So the big question is: how many requests per second do you expect? If you are nowhere near dozens of requests per second, then you don't need the first CPU, and the second one will give you faster execution time on each request. If you do need over 100 requests per second, then the first one makes sense (or it probably makes even more sense to have more than one server).

Note that this is very very back-of-the-envelope-type estimations. The only way to know for sure is to benchmark each of the servers with a real-life load. As stated above, fast CPUs or CPUs with lots of cores can quickly become starved for memory access. The size of the various CPU caches is very important here, as well as the "working set" of each request. And that's considering truly CPU-bound work, with no system calls, no shared resources, no I/O...

score 3 · Answer 4 · answered Aug 28 '20 at 17:00

Faster cores are generally better than more cores. IE if two processors have the same price, memory bandwidth, and multi-threaded benchmark scores, prefer the one with fewer faster cores.

More cores only help if you have enough concurrent requests.

Faster cores improve both total throughput and improve the response time for each request.

Johannes Pille · Answer 5 · 2020-08-30T07:28:46.633

Preliminary note
I'd like to second @PossiblyUsefulProbablyNot's definitely useful answer.

tldr; The real answer is probably "more RAM"

Especially this point.

Caveat
Not so much of an admin per sé.
More of a software engineering perspective, maybe.

No alternative to measurement

What we know
So, the machine is

going to run an (Enterprise?) Java-based backend-application of sorts
publicly (within some sizeable context, anyway) expose an HTTP API handling client requests
presumably with some form of Database attached
is otherwise described as not very much I/O-bound
does not rely on the availability, latency or throughput of 3rd party services

Not all that vague a picture, the OP is painting.
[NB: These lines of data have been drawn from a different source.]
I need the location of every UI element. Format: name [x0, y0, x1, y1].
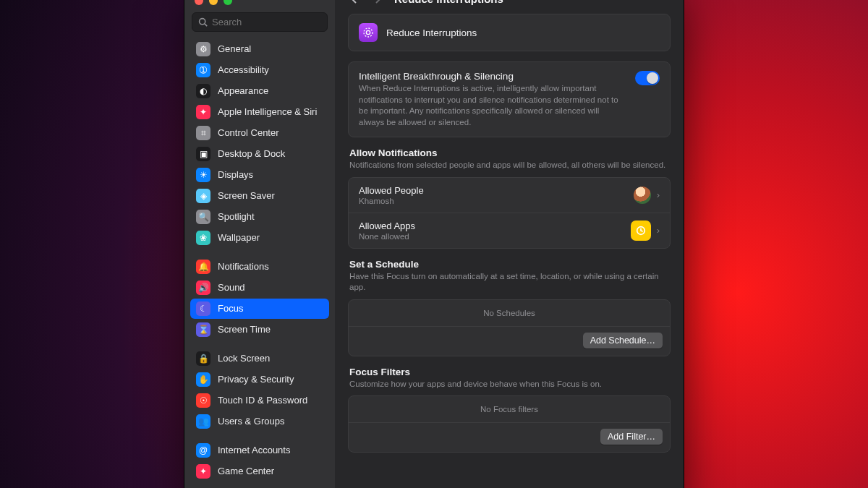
sidebar-item-label: Privacy & Security — [218, 374, 294, 385]
close-window-button[interactable] — [195, 0, 203, 5]
sidebar-item-touch-id-password[interactable]: ☉Touch ID & Password — [190, 390, 329, 411]
sidebar-item-displays-icon: ☀ — [196, 168, 210, 182]
add-filter-button[interactable]: Add Filter… — [600, 429, 663, 445]
sidebar-item-desktop-dock-icon: ▣ — [196, 147, 210, 161]
window-controls — [184, 0, 335, 12]
sidebar-item-internet-accounts[interactable]: @Internet Accounts — [190, 440, 329, 461]
sidebar-item-lock-screen[interactable]: 🔒Lock Screen — [190, 348, 329, 369]
filters-description: Customize how your apps and device behav… — [349, 379, 669, 390]
sidebar-item-users-groups-icon: 👥 — [196, 414, 210, 429]
sidebar-item-label: Users & Groups — [218, 416, 284, 427]
search-input[interactable] — [212, 17, 321, 27]
sidebar-item-game-center-icon: ✦ — [196, 464, 210, 479]
sidebar-item-focus[interactable]: ☾Focus — [190, 299, 329, 319]
sidebar-item-label: Control Center — [218, 127, 279, 139]
sidebar-item-wallpaper-icon: ❀ — [196, 231, 210, 245]
sidebar-item-general[interactable]: ⚙General — [190, 39, 329, 59]
schedule-empty-text: No Schedules — [349, 300, 670, 326]
sidebar-item-apple-intelligence-siri[interactable]: ✦Apple Intelligence & Siri — [190, 102, 329, 122]
back-button[interactable] — [348, 0, 361, 5]
sidebar-item-spotlight[interactable]: 🔍Spotlight — [190, 207, 329, 227]
main-content: Reduce Interruptions Reduce Interruption… — [335, 0, 684, 488]
filters-empty-text: No Focus filters — [349, 396, 670, 422]
forward-button[interactable] — [371, 0, 384, 5]
sidebar-item-focus-icon: ☾ — [196, 301, 210, 316]
sidebar-item-general-icon: ⚙ — [196, 42, 210, 56]
sidebar-item-spotlight-icon: 🔍 — [196, 210, 210, 224]
ibs-title: Intelligent Breakthrough & Silencing — [359, 71, 624, 82]
search-icon — [198, 17, 208, 27]
sidebar-item-label: Internet Accounts — [218, 445, 290, 456]
sidebar-item-label: Focus — [218, 303, 243, 314]
allow-heading: Allow Notifications — [349, 147, 669, 158]
ibs-description: When Reduce Interruptions is active, int… — [359, 83, 624, 128]
sidebar-item-label: Screen Saver — [218, 190, 275, 202]
zoom-window-button[interactable] — [224, 0, 232, 5]
search-field[interactable] — [192, 12, 328, 32]
sidebar-item-label: Wallpaper — [218, 232, 260, 244]
allowed-apps-row[interactable]: Allowed Apps None allowed › — [349, 213, 670, 248]
allowed-people-title: Allowed People — [359, 185, 424, 196]
sidebar-item-label: Screen Time — [218, 324, 271, 335]
allowed-apps-title: Allowed Apps — [359, 221, 415, 231]
sidebar-item-apple-intelligence-siri-icon: ✦ — [196, 105, 210, 119]
minimize-window-button[interactable] — [209, 0, 218, 5]
sidebar-item-screen-saver[interactable]: ◈Screen Saver — [190, 186, 329, 206]
contact-avatar — [634, 187, 651, 204]
chevron-right-icon: › — [657, 225, 660, 236]
allow-list: Allowed People Khamosh › Allowed Apps No… — [348, 177, 671, 249]
sidebar-item-touch-id-password-icon: ☉ — [196, 393, 210, 408]
system-settings-window: ⚙General➀Accessibility◐Appearance✦Apple … — [184, 0, 684, 488]
sidebar-item-label: Displays — [218, 169, 253, 181]
sidebar-item-label: Lock Screen — [218, 353, 270, 364]
sidebar-item-game-center[interactable]: ✦Game Center — [190, 461, 329, 481]
sidebar-item-accessibility-icon: ➀ — [196, 63, 210, 77]
sidebar-item-lock-screen-icon: 🔒 — [196, 351, 210, 366]
sidebar-item-label: Notifications — [218, 261, 269, 273]
filters-card: No Focus filters Add Filter… — [348, 395, 671, 453]
sidebar-item-label: Game Center — [218, 466, 274, 477]
sidebar-nav: ⚙General➀Accessibility◐Appearance✦Apple … — [184, 38, 335, 488]
sidebar-item-label: Desktop & Dock — [218, 148, 285, 160]
svg-point-3 — [364, 28, 373, 37]
add-schedule-button[interactable]: Add Schedule… — [583, 333, 663, 348]
sidebar-item-screen-saver-icon: ◈ — [196, 189, 210, 203]
allowed-people-row[interactable]: Allowed People Khamosh › — [349, 178, 670, 213]
svg-point-0 — [200, 19, 205, 25]
chevron-right-icon: › — [657, 189, 660, 200]
allow-description: Notifications from selected people and a… — [349, 160, 669, 171]
sidebar-item-screen-time[interactable]: ⌛Screen Time — [190, 320, 329, 340]
svg-line-1 — [205, 24, 207, 26]
sidebar-item-appearance-icon: ◐ — [196, 84, 210, 98]
topbar: Reduce Interruptions — [335, 0, 684, 9]
sidebar-item-notifications-icon: 🔔 — [196, 260, 210, 274]
sidebar-item-displays[interactable]: ☀Displays — [190, 165, 329, 185]
sidebar-item-notifications[interactable]: 🔔Notifications — [190, 257, 329, 277]
schedule-card: No Schedules Add Schedule… — [348, 299, 671, 356]
page-title: Reduce Interruptions — [394, 0, 503, 5]
allowed-apps-subtitle: None allowed — [359, 232, 415, 241]
sidebar-item-label: Spotlight — [218, 211, 255, 223]
allowed-people-subtitle: Khamosh — [359, 197, 424, 205]
sidebar-item-screen-time-icon: ⌛ — [196, 322, 210, 337]
sidebar-item-sound-icon: 🔊 — [196, 281, 210, 295]
ibs-toggle[interactable] — [635, 71, 660, 85]
sidebar-item-desktop-dock[interactable]: ▣Desktop & Dock — [190, 144, 329, 164]
sidebar-item-internet-accounts-icon: @ — [196, 443, 210, 458]
sidebar-item-users-groups[interactable]: 👥Users & Groups — [190, 411, 329, 432]
svg-point-2 — [366, 30, 370, 34]
focus-header-card: Reduce Interruptions — [348, 14, 671, 51]
sidebar-item-control-center-icon: ⌗ — [196, 126, 210, 140]
schedule-heading: Set a Schedule — [349, 259, 669, 270]
sidebar-item-appearance[interactable]: ◐Appearance — [190, 81, 329, 101]
sidebar-item-label: Appearance — [218, 85, 268, 97]
sidebar-item-label: Touch ID & Password — [218, 395, 307, 406]
sidebar-item-sound[interactable]: 🔊Sound — [190, 278, 329, 298]
sidebar-item-privacy-security[interactable]: ✋Privacy & Security — [190, 369, 329, 390]
sidebar-item-wallpaper[interactable]: ❀Wallpaper — [190, 228, 329, 248]
sidebar-item-control-center[interactable]: ⌗Control Center — [190, 123, 329, 143]
focus-name: Reduce Interruptions — [386, 27, 477, 38]
sidebar-item-accessibility[interactable]: ➀Accessibility — [190, 60, 329, 80]
schedule-description: Have this Focus turn on automatically at… — [349, 271, 669, 294]
sidebar-item-label: General — [218, 43, 251, 55]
But at the same time far from adequate enough data to give an answer pertaining to the OPs individual situation.
Sure, 32 cores at 2/3 the clock speed is likely to perform better than 1/4 of the cores at comparatively small a speed advantage. Sure, heat generated doesn't scale well with clock speeds above the 4GHz threshold. And sure, if I'd have to blindly have to put my eggs in one basket, I'd pick the 32 cores any day of the week.

What we don't know
Way too much, still.

However, beyond these simple truths, I'd be very skeptical of an hypothetical attempt at a more concrete and objective answer. Iff it is at possible (and you have ample reason to remain convinced about ops per unit time being a valid concern), get your hands on the hardware you intend to run the system on, measure and test it, end-to-end.
An informed decision involves relevant and believable data.

OP wrote: RAM is not important

In the vast majority of cases, memory is the bottleneck.

Granted, the OP is primarily asking about CPU cores vs. clock speed and thus memory appears on the fringes of being off-topic.

I don't think it is, though. To me, it appears much more likely the question if based on a false premise. Now, don't get me wrong, @OP, your question is on-topic, well phrased and your concern obviously real. I am simply not convinced that the answer to which CPU would perform "better" in your use-case is at all relevant (to you).

Why memory matters (to the CPU)

Main memory is excruciatingly slow.
Historically, as compared to the hard drive, we tend to think of RAM as "the fast type of storage". In the context of that comparison, it still holds true. However, over the course of the recent decades, processor speeds have consistently grown at significantly more rapid a rate than has the performance of DRAM. This development over time has led to what is commonly known as the "Processor-Memory-Gap".

The Gap between Processor and Memory Speeds (source: Carlos Carvalho, Departamento de Informática, Universidade do Minho)

Fetching a cache line from main memory into a CPU register occupies roughly ~100 clock cycles of time. During this time, your operating system will report one of the two hardware threads in one of the 4 (?) cores of your x86 architecture as busy.
As far as the availability of this hardware thread is concerned, your OS ain't lying, it is busy waiting. However, the processing unit itself, disregarding the cache line that is crawling towards it, is de facto idle.
No instructions / operations / calculations performed during this time.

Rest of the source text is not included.